**Problem to work on:** All lines from the one with "scrivendo all'indirizzo biblioteca@pellatinizza.edu.it." through the close of the records below are to be set down exactly, and no others.

**Transcribed page contents:**
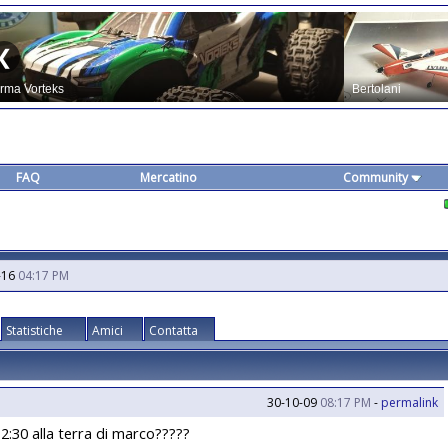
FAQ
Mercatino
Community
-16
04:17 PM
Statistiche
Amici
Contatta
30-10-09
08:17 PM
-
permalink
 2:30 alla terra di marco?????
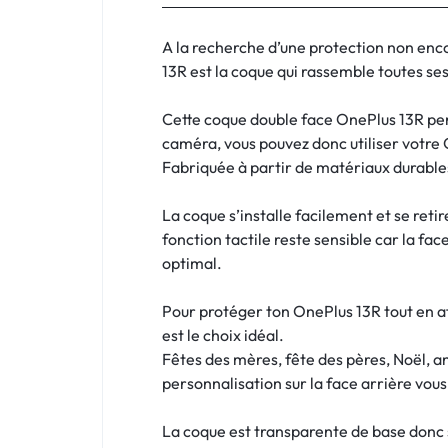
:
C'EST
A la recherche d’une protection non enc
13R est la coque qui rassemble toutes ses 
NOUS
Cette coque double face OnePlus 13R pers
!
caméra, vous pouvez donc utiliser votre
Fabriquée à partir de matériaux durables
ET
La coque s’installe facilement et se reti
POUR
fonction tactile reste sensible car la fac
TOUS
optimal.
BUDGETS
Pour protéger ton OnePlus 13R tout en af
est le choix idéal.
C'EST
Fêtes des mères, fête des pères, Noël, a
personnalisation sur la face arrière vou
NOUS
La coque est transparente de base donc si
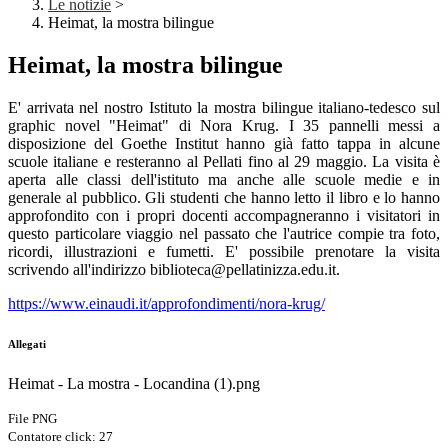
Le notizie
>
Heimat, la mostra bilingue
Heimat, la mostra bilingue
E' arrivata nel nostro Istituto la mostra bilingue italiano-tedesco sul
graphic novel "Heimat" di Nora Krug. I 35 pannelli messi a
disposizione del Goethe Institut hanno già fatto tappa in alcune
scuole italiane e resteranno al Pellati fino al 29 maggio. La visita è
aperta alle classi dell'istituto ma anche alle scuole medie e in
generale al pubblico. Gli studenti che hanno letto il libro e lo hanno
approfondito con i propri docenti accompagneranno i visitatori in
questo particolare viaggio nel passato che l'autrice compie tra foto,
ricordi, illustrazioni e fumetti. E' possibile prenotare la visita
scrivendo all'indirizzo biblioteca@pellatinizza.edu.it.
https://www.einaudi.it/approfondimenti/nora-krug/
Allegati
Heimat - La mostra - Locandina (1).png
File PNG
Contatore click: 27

**Exercise response:**
scrivendo all'indirizzo biblioteca@pellatinizza.edu.it.
https://www.einaudi.it/approfondimenti/nora-krug/
Allegati
Heimat - La mostra - Locandina (1).png
File PNG
Contatore click: 27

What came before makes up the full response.